Visualizing Topic-Word Distributions

python

fig, axes = plt.subplots(2, 4, figsize=(20, 10))

for topic_idx, ax in enumerate(axes.ravel()):
    top_n = 15
    top_idx = lda.components_[topic_idx].argsort()[::-1][:top_n]
    top_weights = lda.components_[topic_idx][top_idx]
    top_weights = top_weights / top_weights.sum()  # normalize
    top_words = [vocab[i] for i in top_idx]

    ax.barh(range(top_n), top_weights[::-1], color=f'C{topic_idx}')
    ax.set_yticks(range(top_n))
    ax.set_yticklabels(top_words[::-1], fontsize=8)
    ax.set_title(f'Topic {topic_idx}', fontsize=11)
    ax.set_xlabel('Weight')

plt.suptitle('LDA Topics — 20 Newsgroups (8 categories)', fontsize=14)
plt.tight_layout()
plt.savefig('lda_topics.png', dpi=150, bbox_inches='tight')
plt.show()

Non-Negative Matrix Factorization (NMF)

Mathematical Formulation

Given a document-term matrix $V \in R_{\geq 0}^{m \times n}$ , NMF finds:

V \approx W H

where $W \in R_{\geq 0}^{m \times k}$ (document-topic) and $H \in R_{\geq 0}^{k \times n}$ (topic-word), both non-negative.

Objective (Frobenius norm):

min_{W, H \geq 0} ∥ V - W H ∥_{F}^{2} = \sum_{i j} (V_{i j} - (W H)_{i j})^{2}

Or using KL divergence (often better for text):

min_{W, H \geq 0} D_{K L} (V ∥ W H) = \sum_{i j} [V_{i j} \log \frac{V_{i j}}{(W H)_{i j}} - V_{i j} + (W H)_{i j}]

NMF vs LDA

Aspect	LDA	NMF
Model	Probabilistic generative	Matrix factorization
Input	Counts (CountVectorizer)	TF-IDF works well
Topics	Probability distributions	Non-negative components
Inference	Variational Bayes / Gibbs	Coordinate descent
Interpretability	Good	Often sharper topics
Speed	Slower	Faster

python

from sklearn.decomposition import NMF
from sklearn.feature_extraction.text import TfidfVectorizer

# TF-IDF for NMF (often better than raw counts)
tfidf_vectorizer = TfidfVectorizer(
    max_df=0.9, min_df=5, max_features=5000, stop_words='english'
)
X_tfidf = tfidf_vectorizer.fit_transform(newsgroups.data)
tfidf_vocab = tfidf_vectorizer.get_feature_names_out()

nmf = NMF(n_components=n_topics, random_state=42, max_iter=300,
          init='nndsvd')
W = nmf.fit_transform(X_tfidf)  # document-topic matrix
H = nmf.components_              # topic-word matrix

print(f"Reconstruction error: {nmf.reconstruction_err_:.2f}")
print("\nNMF Topics:")
display_topics(nmf, tfidf_vocab, n_words=12)

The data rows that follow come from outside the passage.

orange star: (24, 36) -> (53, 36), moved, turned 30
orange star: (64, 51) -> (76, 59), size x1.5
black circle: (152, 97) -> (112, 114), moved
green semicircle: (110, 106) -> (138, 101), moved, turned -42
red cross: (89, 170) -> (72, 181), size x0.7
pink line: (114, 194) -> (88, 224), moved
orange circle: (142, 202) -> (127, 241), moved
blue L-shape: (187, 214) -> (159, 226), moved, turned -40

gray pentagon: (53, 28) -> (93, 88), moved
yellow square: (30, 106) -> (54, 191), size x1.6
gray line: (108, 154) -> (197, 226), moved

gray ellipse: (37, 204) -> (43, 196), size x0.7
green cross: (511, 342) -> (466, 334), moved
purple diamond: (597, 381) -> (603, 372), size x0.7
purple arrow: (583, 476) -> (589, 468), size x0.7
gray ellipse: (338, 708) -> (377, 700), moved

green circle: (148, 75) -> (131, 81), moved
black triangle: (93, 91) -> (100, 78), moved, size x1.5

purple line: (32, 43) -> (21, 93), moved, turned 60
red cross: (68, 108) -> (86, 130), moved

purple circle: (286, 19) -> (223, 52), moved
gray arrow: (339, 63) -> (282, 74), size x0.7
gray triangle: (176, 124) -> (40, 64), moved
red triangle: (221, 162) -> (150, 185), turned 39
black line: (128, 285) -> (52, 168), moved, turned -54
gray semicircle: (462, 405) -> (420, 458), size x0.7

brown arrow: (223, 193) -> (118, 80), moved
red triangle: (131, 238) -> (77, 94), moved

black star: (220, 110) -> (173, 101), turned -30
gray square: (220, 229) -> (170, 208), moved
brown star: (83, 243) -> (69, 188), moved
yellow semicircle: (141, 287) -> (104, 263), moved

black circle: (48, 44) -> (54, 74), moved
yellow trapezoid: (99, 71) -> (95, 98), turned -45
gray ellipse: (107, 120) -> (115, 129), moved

BERTopic: Modern Neural Topic Modeling

BERTopic (2022) uses pre-trained sentence transformers to create document embeddings, then clusters them with HDBSCAN, and extracts topic representations using c-TF-IDF.

Pipeline

Embed documents with a sentence transformer (all-MiniLM-L6-v2)
Reduce dimensionality with UMAP
Cluster with HDBSCAN
Extract topic words with class-based TF-IDF (c-TF-IDF)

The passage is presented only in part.